In every age a governing class thinks of itself as suffering from besetting weaknesses that are the antithesis and, maybe, the unwitting product of its dominant virtues.[2]

As far as I follow him, Brown does not fully elaborate what means here by this aphoristic statement, though I have always been struck by its resonance with Lewis’s sentiment quoted above.

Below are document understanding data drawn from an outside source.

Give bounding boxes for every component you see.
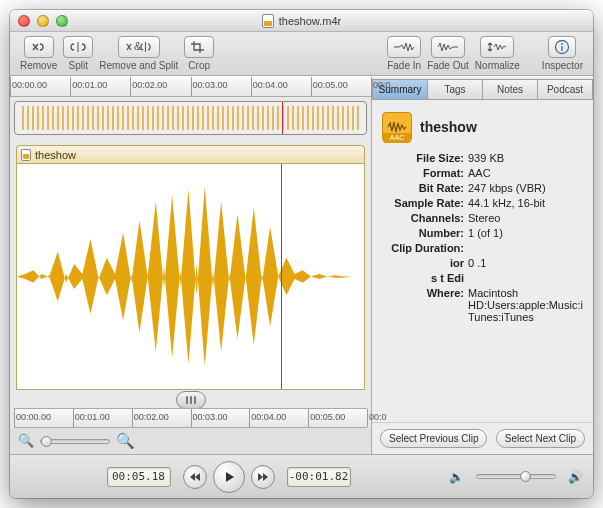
clip-nav-buttons: Select Previous Clip Select Next Clip	[372, 422, 593, 454]
inspector-pane: SummaryTagsNotesPodcast AAC theshow File…	[371, 77, 593, 454]
meta-value: Macintosh HD:Users:apple:Music:iTunes:iT…	[468, 287, 583, 323]
meta-value	[468, 242, 583, 254]
summary-panel: AAC theshow File Size:939 KBFormat:AACBi…	[372, 100, 593, 331]
inspector-button[interactable]: Inspector	[542, 36, 583, 71]
meta-key: Clip Duration:	[382, 242, 464, 254]
rewind-button[interactable]	[183, 465, 207, 489]
meta-value: 44.1 kHz, 16-bit	[468, 197, 583, 209]
normalize-icon	[480, 36, 514, 58]
meta-key: s t Edi	[382, 272, 464, 284]
play-button[interactable]	[213, 461, 245, 493]
zoom-in-icon[interactable]: 🔍	[116, 433, 132, 449]
zoom-knob[interactable]	[41, 436, 52, 447]
meta-value	[468, 272, 583, 284]
playhead-main[interactable]	[281, 164, 282, 389]
crop-button[interactable]: Crop	[184, 36, 214, 71]
normalize-button[interactable]: Normalize	[475, 36, 520, 71]
zoom-slider[interactable]	[40, 439, 110, 444]
select-next-clip-button[interactable]: Select Next Clip	[496, 429, 585, 448]
meta-value: 939 KB	[468, 152, 583, 164]
timeline-ruler-bottom[interactable]: 00:00.0000:01.0000:02.0000:03.0000:04.00…	[14, 408, 367, 428]
meta-value: 247 kbps (VBR)	[468, 182, 583, 194]
meta-key: Channels:	[382, 212, 464, 224]
transport-bar: 00:05.18 -00:01.82 🔈 🔊	[10, 454, 593, 498]
meta-key: Bit Rate:	[382, 182, 464, 194]
toolbar: Remove Split & Remove and Split Crop Fad…	[10, 32, 593, 76]
meta-value: 0 .1	[468, 257, 583, 269]
volume-high-icon: 🔊	[568, 470, 583, 484]
zoom-out-icon[interactable]: 🔍	[18, 433, 34, 449]
metadata-list: File Size:939 KBFormat:AACBit Rate:247 k…	[382, 152, 583, 323]
svg-rect-5	[562, 46, 563, 51]
meta-value: AAC	[468, 167, 583, 179]
editor-pane: 00:00.0000:01.0000:02.0000:03.0000:04.00…	[10, 77, 371, 454]
fade-in-button[interactable]: Fade In	[387, 36, 421, 71]
meta-key: Sample Rate:	[382, 197, 464, 209]
meta-key: Where:	[382, 287, 464, 323]
clip-doc-icon	[21, 149, 31, 161]
clip-lane: theshow	[16, 145, 365, 400]
svg-point-4	[561, 43, 563, 45]
app-window: theshow.m4r Remove Split & Remove and Sp…	[10, 10, 593, 498]
select-previous-clip-button[interactable]: Select Previous Clip	[380, 429, 487, 448]
remove-button[interactable]: Remove	[20, 36, 57, 71]
remaining-display: -00:01.82	[287, 467, 351, 487]
fade-out-icon	[431, 36, 465, 58]
tab-tags[interactable]: Tags	[427, 79, 483, 99]
playhead-overview[interactable]	[282, 102, 283, 134]
waveform-icon	[17, 164, 364, 389]
timeline-ruler-top[interactable]: 00:00.0000:01.0000:02.0000:03.0000:04.00…	[10, 77, 371, 97]
meta-value: 1 (of 1)	[468, 227, 583, 239]
inspector-tabs: SummaryTagsNotesPodcast	[372, 79, 593, 100]
tab-notes[interactable]: Notes	[482, 79, 538, 99]
clip-header[interactable]: theshow	[16, 145, 365, 163]
volume-knob[interactable]	[520, 471, 531, 482]
volume-slider[interactable]	[476, 474, 556, 479]
meta-key: ior	[382, 257, 464, 269]
meta-key: File Size:	[382, 152, 464, 164]
position-display: 00:05.18	[107, 467, 171, 487]
waveform-area[interactable]	[16, 163, 365, 390]
overview-waveform[interactable]	[14, 101, 367, 135]
clip-title: theshow	[35, 149, 76, 161]
info-icon	[548, 36, 576, 58]
fade-out-button[interactable]: Fade Out	[427, 36, 469, 71]
meta-key: Format:	[382, 167, 464, 179]
content-area: 00:00.0000:01.0000:02.0000:03.0000:04.00…	[10, 76, 593, 454]
forward-button[interactable]	[251, 465, 275, 489]
window-title: theshow.m4r	[10, 14, 593, 28]
titlebar: theshow.m4r	[10, 10, 593, 32]
tab-podcast[interactable]: Podcast	[537, 79, 593, 99]
volume-low-icon: 🔈	[449, 470, 464, 484]
meta-value: Stereo	[468, 212, 583, 224]
split-button[interactable]: Split	[63, 36, 93, 71]
format-aac-icon: AAC	[382, 112, 412, 142]
clip-resize-grip[interactable]	[176, 391, 206, 409]
remove-and-split-button[interactable]: & Remove and Split	[99, 36, 178, 71]
fade-in-icon	[387, 36, 421, 58]
inspector-title: theshow	[420, 119, 477, 135]
meta-key: Number:	[382, 227, 464, 239]
document-icon	[262, 14, 274, 28]
zoom-controls: 🔍 🔍	[10, 428, 371, 454]
window-title-text: theshow.m4r	[279, 15, 341, 27]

Reading through Brown’s new, massive autobiography, I now suspect he was at least partially channeling Screwtape, whether consciously or not. Brown, you see, encountered Lewis in the flesh at Oxford as an undergraduate, and the don plays the lead role for an entire chapter of the book. It seems Lewis left his mark on Brown, perhaps more through his writings than through the proximity at Oxford:

But I knew Lewis from his writings before I came to Oxford. My own relation to him was more inward-looking, less concerned with his feats as an apologist for Christianity than with his works of religious advice. In my gap year in Ireland, I had read The Screwtape Letters. With their fine-grained analysis of personal motivation (combined with a dash of waspish social satire directed against “worldly” snobs and groupies) they were a natural successor, in my readings, to The Imitation of Christ of Thomas à Kempis. Both books grew, ultimately, from the same deep root of Augustinian interiority that I would later come to know, though I had no inkling of it at that time. There was also a touch of the dour, Low Church Ulster Protestantism in Lewis the moralist’s impatience with highfalutin nonsense, and his insistence in calling a spade a spade, which I recognized and valued.[3]

Like Lewis himself, Brown also came from Irish Protestantism.


  1. C. S. Lewis, The Screwtape Letters, (New York: HarperCollins, 2001), 137–8
  2. Peter Brown, The Making of Late Antiquity (Cambridge, MA: Harvard University Press, 1993), 40.
  3. Peter Brown, Journeys of the Mind: A Life in History (Princeton: Princeton University Press, 2023), 146.